O g1 questionou o Ministério da Saúde e Governo do Amazonas sobre o andamento das reparações decorrentes da decisão judicial e o que foi feito a partir deste informativo da Abin, mas até a publicação desta reportagem não obteve resposta.
Ação civil pública
O MPF pede busca reparação pecuniária e simbólica às vítimas e familiares, sem caráter criminal. Uma decisão provisória já determinou que União, Estado e Município identifiquem os atingidos e ofereçam programas de assistência psicossocial. Agora, o MPF pede julgamento definitivo de mérito e tenta firmar um Termo de Ajustamento de Conduta (TAC) para acelerar o pagamento de indenizações.
➡️ Próximos passos
De acordo com Igor Jordão, novos documentos serão protocolados na Justiça Federal para reforçar que a União, o Estado e o Município tinham ciência da crise antes do colapso.
“O que buscamos é que os órgãos públicos reconheçam sua responsabilidade, formalizem desculpas e iniciem reparações financeiras, além da construção de espaços de memória coletiva”, disse.
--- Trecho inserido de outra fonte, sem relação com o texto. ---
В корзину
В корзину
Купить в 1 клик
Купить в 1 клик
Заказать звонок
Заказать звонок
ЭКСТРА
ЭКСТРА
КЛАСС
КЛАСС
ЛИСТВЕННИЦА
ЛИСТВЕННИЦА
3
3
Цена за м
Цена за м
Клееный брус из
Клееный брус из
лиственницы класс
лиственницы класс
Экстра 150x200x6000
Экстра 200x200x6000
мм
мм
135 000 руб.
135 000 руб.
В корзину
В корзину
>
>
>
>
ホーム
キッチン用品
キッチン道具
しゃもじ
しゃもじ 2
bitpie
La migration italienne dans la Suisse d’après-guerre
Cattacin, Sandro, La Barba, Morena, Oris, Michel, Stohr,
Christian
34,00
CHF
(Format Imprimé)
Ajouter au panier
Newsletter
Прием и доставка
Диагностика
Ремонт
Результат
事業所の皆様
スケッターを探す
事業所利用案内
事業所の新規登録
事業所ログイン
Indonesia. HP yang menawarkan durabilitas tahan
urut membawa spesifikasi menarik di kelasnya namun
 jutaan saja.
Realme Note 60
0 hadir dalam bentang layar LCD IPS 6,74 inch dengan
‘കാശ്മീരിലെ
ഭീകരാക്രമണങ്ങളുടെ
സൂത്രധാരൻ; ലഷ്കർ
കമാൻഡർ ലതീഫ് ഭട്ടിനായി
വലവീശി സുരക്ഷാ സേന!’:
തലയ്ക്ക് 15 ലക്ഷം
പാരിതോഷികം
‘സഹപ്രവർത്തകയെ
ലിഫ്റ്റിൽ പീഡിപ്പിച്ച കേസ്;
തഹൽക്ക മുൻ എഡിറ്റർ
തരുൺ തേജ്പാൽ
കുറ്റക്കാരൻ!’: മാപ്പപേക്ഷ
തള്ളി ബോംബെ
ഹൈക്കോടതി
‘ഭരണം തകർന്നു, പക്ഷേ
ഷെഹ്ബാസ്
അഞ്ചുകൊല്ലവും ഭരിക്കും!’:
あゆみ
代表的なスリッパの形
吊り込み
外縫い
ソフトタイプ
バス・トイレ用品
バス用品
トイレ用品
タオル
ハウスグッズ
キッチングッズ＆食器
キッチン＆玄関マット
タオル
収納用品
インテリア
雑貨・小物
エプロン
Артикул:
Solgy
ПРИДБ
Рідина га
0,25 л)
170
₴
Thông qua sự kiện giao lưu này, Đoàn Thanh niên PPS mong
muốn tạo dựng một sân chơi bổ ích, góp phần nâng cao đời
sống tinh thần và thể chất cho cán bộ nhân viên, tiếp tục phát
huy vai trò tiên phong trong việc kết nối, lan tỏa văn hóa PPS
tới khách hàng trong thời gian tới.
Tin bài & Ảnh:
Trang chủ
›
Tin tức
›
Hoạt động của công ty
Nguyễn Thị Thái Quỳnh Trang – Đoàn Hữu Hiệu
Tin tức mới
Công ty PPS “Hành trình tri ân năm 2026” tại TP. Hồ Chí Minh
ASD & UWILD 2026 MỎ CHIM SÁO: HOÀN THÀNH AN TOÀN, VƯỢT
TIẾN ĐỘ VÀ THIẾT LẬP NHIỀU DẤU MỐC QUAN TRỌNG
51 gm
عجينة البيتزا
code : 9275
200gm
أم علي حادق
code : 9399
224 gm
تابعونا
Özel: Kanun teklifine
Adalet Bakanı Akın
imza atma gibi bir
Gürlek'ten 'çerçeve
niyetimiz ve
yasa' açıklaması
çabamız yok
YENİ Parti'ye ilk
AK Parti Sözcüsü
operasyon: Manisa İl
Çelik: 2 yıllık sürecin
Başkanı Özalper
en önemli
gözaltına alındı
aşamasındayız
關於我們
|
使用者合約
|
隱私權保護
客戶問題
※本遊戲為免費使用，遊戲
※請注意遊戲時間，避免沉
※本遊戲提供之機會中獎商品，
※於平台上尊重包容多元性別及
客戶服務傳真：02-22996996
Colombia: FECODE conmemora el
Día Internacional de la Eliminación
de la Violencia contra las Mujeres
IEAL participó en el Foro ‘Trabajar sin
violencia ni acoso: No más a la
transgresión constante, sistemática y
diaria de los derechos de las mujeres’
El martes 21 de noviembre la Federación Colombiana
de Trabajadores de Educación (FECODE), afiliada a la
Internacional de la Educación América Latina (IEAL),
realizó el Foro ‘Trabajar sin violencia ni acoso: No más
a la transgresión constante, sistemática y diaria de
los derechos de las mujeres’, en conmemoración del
Crise do oxigênio completa 5 anos; MPF afirma que governo federal já sabia da escassez
Foto: Lucas Macedo/g1 AM
LEIA TAMBÉM:
O dia em que faltou ar: crise do oxigênio em Manaus completa cinco anos
➡️Colapso da saúde e falta de oxigênio
Familiares reclamam da falta de oxigênio para seus pacientes internados no hospital.
Divulgação
No início de janeiro de 2021, Manaus enfrentava um crescimento exponencial de casos graves de Covid-19, impulsionado por uma segunda onda da pandemia e pela circulação de variantes mais transmissíveis do vírus.
A demanda por oxigênio, usada para manter pacientes com dificuldades respiratórias, aumentou vertiginosamente, muito além da capacidade de produção local e dos estoques disponíveis.
Segundo dados obtidos pelo g1 em 2021, o consumo de oxigênio em períodos sem pico de internação era, em média, de 15 a 17 mil metros cúbicos por dia. No dia 14 de janeiro, o consumo, no pico das internações, foi de 76,5 mil metros cúbicos.
O oxigênio usado nos hospitais do estado era fornecido pelas empresas White Martins, Carbox e Nitron, com produção total de 28,2 mil metros cúbicos diários. O déficit foi de 48,3 mil metros cúbicos.
Entenda o déficit de oxigênio em Manaus
Guilherme Luiz Pinheiro/G1
Com hospitais superlotados e os estoques esgotados, unidades de saúde passaram a reportar que não tinham mais oxigênio suficiente para atender todos os pacientes. O Serviço de Pronto Atendimento (SPA) do Alvorada fechou as portas após atingir a capacidade de atendimento.
Acompanhantes denunciaram o descaso com os pacientes que precisavam de oxigênio. Familiares de pessoas internadas formaram longas filas em frente a fornecedores privados na tentativa de comprar cilindros, enquanto hospitais apelavam por ajuda.
A partir daquele dia, mais de 500 pacientes foram transferidos às pressas para hospitais de outros estados brasileiros em aeronaves da Força Aérea e em transportes civis, em uma tentativa de aliviar a pressão sobre os hospitais locais.
Em nota, a Secretaria de Estado de Saúde do Amazonas (SES-AM) informou que, desde o período mais crítico da pandemia, o Governo do Amazonas vem adotando ações estruturantes para fortalecer a rede pública de saúde, com foco na ampliação da capacidade assistencial, na descentralização de serviços e no aprimoramento da gestão em situações de emergência sanitária. Entre as medidas implementadas estão: a expansão da infraestrutura hospitalar, o fortalecimento do parque tecnológico, a implantação de usinas de oxigênio em unidades de saúde, inclusive no interior do estado, além da criação e consolidação de protocolos operacionais voltados à resposta rápida em cenários de crise.
Praça Anjo da Esperança foi inaugurada em 2025 como forma de homenagear vítimas da Covid-19 e profissionais da linha de frente em Manaus.